Gsdme, also known as Gasdermin E, is a crucial component of the gasdermin family proteins. It plays a key role in the process of pyroptosis, a type of gasdermin-mediated cell death. The caspase-3/Gsdme signal pathway acts as a switch between apoptosis and pyroptosis in cancer cells [2,4]. When Gsdme is highly expressed and cleaved by active caspase-3, it releases the N-terminal domain to form pores in the cell membrane, leading to pyroptosis. Gsdme-related research often utilizes gene knockout (KO) mouse models to explore its functions in vivo.

In atherosclerosis, ApoE and Gsdme dual-deficiency mice showed a reduction in atherosclerotic lesion area and inflammatory response when fed a high-fat diet, indicating that Gsdme-mediated pyroptosis promotes the progression of atherosclerosis [1]. In obstructive nephropathy, deletion of Caspase-3 or Gsdme alleviated renal tubule damage, inflammation, and the development of hydronephrosis and kidney fibrosis after ureteral obstruction, suggesting that Gsdme-mediated pyroptosis in renal parenchymal cells contributes to the disease process [3]. In hepatocellular carcinoma, suppression of Gsdme expression in non-tumor cells decreased the proportion of M2-like macrophages in the tumor microenvironment and enhanced the cytotoxicity of CD8 + T cells [5].

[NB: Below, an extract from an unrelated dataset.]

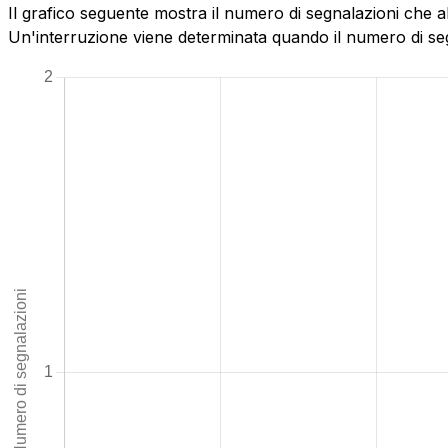
Il grafico seguente mostra il numero di segnalazioni che a
Un'interruzione viene determinata quando il numero di segn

In conclusion, Gsdme is essential in regulating pyroptosis and has a significant impact on various disease conditions such as atherosclerosis, obstructive nephropathy, and hepatocellular carcinoma. The use of Gsdme KO mouse models has been instrumental in uncovering its role in these diseases, providing potential therapeutic targets for treatment.